Using the records below, report how many lines include "button", and give no more than the number.

== == ==

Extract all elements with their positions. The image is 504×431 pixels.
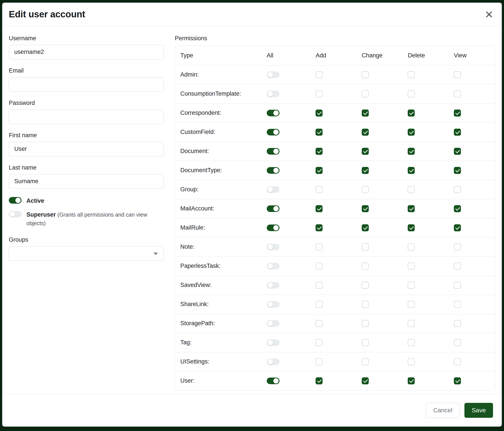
permission-view-checkbox[interactable]: [454, 109, 461, 117]
permission-change-checkbox[interactable]: [362, 90, 369, 98]
permission-delete-checkbox[interactable]: [408, 320, 415, 327]
permission-delete-checkbox[interactable]: [408, 90, 415, 98]
username-input[interactable]: [9, 45, 164, 59]
permission-view-checkbox[interactable]: [454, 148, 461, 155]
permission-delete-checkbox[interactable]: [408, 167, 415, 174]
permission-view-checkbox[interactable]: [454, 224, 461, 231]
permission-view-checkbox[interactable]: [454, 243, 461, 251]
permission-change-checkbox[interactable]: [362, 148, 369, 155]
permission-add-checkbox[interactable]: [315, 377, 323, 384]
first-name-input[interactable]: [9, 142, 164, 156]
permission-all-toggle[interactable]: [267, 148, 279, 155]
permission-all-toggle[interactable]: [267, 167, 279, 174]
permission-all-toggle[interactable]: [267, 359, 279, 365]
active-toggle[interactable]: [9, 197, 22, 204]
permission-delete-checkbox[interactable]: [408, 301, 415, 308]
permission-all-toggle[interactable]: [267, 339, 279, 346]
password-input[interactable]: [9, 109, 164, 124]
permission-change-checkbox[interactable]: [362, 377, 369, 384]
permission-all-toggle[interactable]: [267, 72, 279, 78]
permission-delete-checkbox[interactable]: [408, 358, 415, 365]
groups-select[interactable]: [9, 246, 164, 261]
permission-add-checkbox[interactable]: [315, 224, 323, 231]
permission-view-checkbox[interactable]: [454, 377, 461, 384]
permission-change-checkbox[interactable]: [362, 358, 369, 365]
permission-add-checkbox[interactable]: [315, 148, 323, 155]
permission-add-checkbox[interactable]: [315, 282, 323, 289]
groups-field-group: Groups: [9, 236, 164, 261]
permission-all-toggle[interactable]: [267, 263, 279, 269]
permission-view-checkbox[interactable]: [454, 205, 461, 212]
permission-all-toggle[interactable]: [267, 129, 279, 135]
permission-delete-checkbox[interactable]: [408, 243, 415, 251]
permission-all-toggle[interactable]: [267, 205, 279, 212]
permission-view-checkbox[interactable]: [454, 90, 461, 98]
permission-delete-checkbox[interactable]: [408, 148, 415, 155]
permission-all-toggle[interactable]: [267, 301, 279, 308]
permission-all-toggle[interactable]: [267, 186, 279, 193]
permission-view-checkbox[interactable]: [454, 262, 461, 269]
permission-view-checkbox[interactable]: [454, 282, 461, 289]
permission-delete-checkbox[interactable]: [408, 129, 415, 136]
permission-change-checkbox[interactable]: [362, 282, 369, 289]
permission-all-toggle[interactable]: [267, 224, 279, 231]
email-input[interactable]: [9, 77, 164, 92]
superuser-toggle[interactable]: [9, 211, 22, 217]
permission-add-checkbox[interactable]: [315, 167, 323, 174]
permission-delete-checkbox[interactable]: [408, 282, 415, 289]
permission-delete-checkbox[interactable]: [408, 224, 415, 231]
permission-add-checkbox[interactable]: [315, 358, 323, 365]
permission-all-toggle[interactable]: [267, 244, 279, 250]
permission-add-checkbox[interactable]: [315, 186, 323, 193]
permission-add-checkbox[interactable]: [315, 243, 323, 251]
permission-change-checkbox[interactable]: [362, 262, 369, 269]
permission-add-checkbox[interactable]: [315, 71, 323, 78]
permission-change-checkbox[interactable]: [362, 339, 369, 346]
permission-view-checkbox[interactable]: [454, 339, 461, 346]
permission-view-checkbox[interactable]: [454, 71, 461, 78]
permission-add-checkbox[interactable]: [315, 205, 323, 212]
save-button[interactable]: Save: [464, 403, 493, 418]
permission-delete-checkbox[interactable]: [408, 339, 415, 346]
permission-add-checkbox[interactable]: [315, 129, 323, 136]
permission-add-checkbox[interactable]: [315, 262, 323, 269]
permission-all-toggle[interactable]: [267, 110, 279, 116]
permission-view-checkbox[interactable]: [454, 129, 461, 136]
permission-change-checkbox[interactable]: [362, 186, 369, 193]
close-button[interactable]: ×: [484, 9, 494, 20]
last-name-input[interactable]: [9, 174, 164, 189]
active-label: Active: [26, 197, 44, 205]
permission-add-checkbox[interactable]: [315, 301, 323, 308]
permission-all-toggle[interactable]: [267, 320, 279, 327]
permission-view-checkbox[interactable]: [454, 301, 461, 308]
permission-delete-checkbox[interactable]: [408, 262, 415, 269]
permission-delete-checkbox[interactable]: [408, 109, 415, 117]
permission-view-checkbox[interactable]: [454, 320, 461, 327]
permission-change-checkbox[interactable]: [362, 301, 369, 308]
permission-change-checkbox[interactable]: [362, 224, 369, 231]
permission-change-checkbox[interactable]: [362, 243, 369, 251]
permission-add-checkbox[interactable]: [315, 339, 323, 346]
permission-add-checkbox[interactable]: [315, 90, 323, 98]
permission-all-toggle[interactable]: [267, 282, 279, 288]
permission-change-checkbox[interactable]: [362, 109, 369, 117]
permission-view-checkbox[interactable]: [454, 358, 461, 365]
permission-add-checkbox[interactable]: [315, 109, 323, 117]
permission-view-checkbox[interactable]: [454, 167, 461, 174]
permission-view-checkbox[interactable]: [454, 186, 461, 193]
permission-delete-checkbox[interactable]: [408, 205, 415, 212]
cancel-button[interactable]: Cancel: [426, 403, 459, 418]
permission-change-checkbox[interactable]: [362, 205, 369, 212]
permission-all-toggle[interactable]: [267, 90, 279, 97]
toggle-knob: [273, 378, 279, 384]
permission-all-toggle[interactable]: [267, 377, 279, 384]
permission-change-checkbox[interactable]: [362, 320, 369, 327]
permission-delete-checkbox[interactable]: [408, 71, 415, 78]
permission-change-checkbox[interactable]: [362, 167, 369, 174]
permission-delete-checkbox[interactable]: [408, 377, 415, 384]
permission-delete-checkbox[interactable]: [408, 186, 415, 193]
permission-change-checkbox[interactable]: [362, 129, 369, 136]
permission-change-checkbox[interactable]: [362, 71, 369, 78]
toggle-knob: [268, 263, 273, 269]
permission-add-checkbox[interactable]: [315, 320, 323, 327]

== == ==

• EXERCISE SOLUTION: 3